Utter Gibberish
One of the mantras I run in my head is a simple question – have I added value somewhere today?” It doesn’t have to be anything earth shattering. Even small gestures count.
When I commit something to public view, I try as much as possible to make it a positive contribution – unfortunately, at times I have to take a stick to things I consider nonsensical or misleading. Sadly, the world of finance offers many rich pickings for this.
The following appeared on my LinkedIn page yesterday, and I have to confess it is not only this year’s club house leader for the most nonsensical idiot posting I have ever come across, but it will undoubtedly be in the running for a lifetime achievement award.
The following is supposed to be a serious piece of geopolitical/economic analysis, and I offer it unedited.
They want you to believe that the loss of a single overseas shipping lane or lithography monopoly means the end of civilization.
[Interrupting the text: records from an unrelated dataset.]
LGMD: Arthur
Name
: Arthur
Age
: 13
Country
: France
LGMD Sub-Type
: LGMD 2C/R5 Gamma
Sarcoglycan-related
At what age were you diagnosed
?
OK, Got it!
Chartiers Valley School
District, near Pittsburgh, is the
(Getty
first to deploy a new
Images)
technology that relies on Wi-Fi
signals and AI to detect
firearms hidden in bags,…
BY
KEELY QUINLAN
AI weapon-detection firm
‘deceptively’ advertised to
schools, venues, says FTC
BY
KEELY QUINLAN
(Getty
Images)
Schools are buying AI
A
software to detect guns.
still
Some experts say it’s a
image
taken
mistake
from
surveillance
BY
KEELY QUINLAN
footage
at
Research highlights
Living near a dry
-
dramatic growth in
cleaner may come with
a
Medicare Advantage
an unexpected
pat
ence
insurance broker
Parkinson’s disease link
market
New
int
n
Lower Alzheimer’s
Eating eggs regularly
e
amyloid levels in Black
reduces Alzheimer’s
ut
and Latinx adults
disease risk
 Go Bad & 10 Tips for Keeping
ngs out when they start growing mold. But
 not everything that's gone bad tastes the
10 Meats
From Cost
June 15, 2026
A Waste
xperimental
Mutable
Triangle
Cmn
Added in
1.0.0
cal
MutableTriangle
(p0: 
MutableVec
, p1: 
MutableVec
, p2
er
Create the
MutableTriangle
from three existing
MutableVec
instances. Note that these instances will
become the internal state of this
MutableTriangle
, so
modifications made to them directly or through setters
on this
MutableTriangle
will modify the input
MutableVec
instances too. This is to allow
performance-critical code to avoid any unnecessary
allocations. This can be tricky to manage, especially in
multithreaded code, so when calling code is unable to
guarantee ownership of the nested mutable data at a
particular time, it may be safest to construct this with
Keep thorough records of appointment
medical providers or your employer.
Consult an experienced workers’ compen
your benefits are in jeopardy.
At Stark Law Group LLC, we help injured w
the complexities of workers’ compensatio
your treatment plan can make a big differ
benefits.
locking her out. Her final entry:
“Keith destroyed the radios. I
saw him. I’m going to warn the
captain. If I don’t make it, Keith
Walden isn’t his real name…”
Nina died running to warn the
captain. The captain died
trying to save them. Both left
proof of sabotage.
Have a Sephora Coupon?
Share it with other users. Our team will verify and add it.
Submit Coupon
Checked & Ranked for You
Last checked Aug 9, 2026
We don’t accept their panic. We adapt the geometry. 🪨🦅The mid-March release of The Phoenix Protocol delivers the definitive engineering roadmap for navigating the era of the Cellular Citadel.
While legacy policy groups debate outdated trade agreements, the Sovereign Stack drops the exact technical blueprints for compressing your supply chains into a single, unbreakable geography.The Sovereign Counter-Measures:
▪️ Deploying the Quarter-Kelly Filter: We aggressively prune away the intellectual rot of both utopian reintegration narratives and apocalyptic doom-scrolling. We focus our infrastructure exclusively on the realistic, high-edge architectures that maintain absolute regional functionality.
▪️Anchoring to Factory Modular Nuclear: We align our energy strategies with the rapid regulatory shift validated by the NRC’s recent advanced commercial construction permits. We treat liquid-sodium cooling and modular factory deployment as essential, anti-fragile infrastructure baseline requirements.
TerraPower▪️Stitching the Silicon Fortress: We refuse to freeze because of a semiconductor trade freeze. We utilize advanced chiplet packaging and open interconnect standards to construct elite, defense-grade processors out of domestic fabs, running air-gapped models that protect our operational data.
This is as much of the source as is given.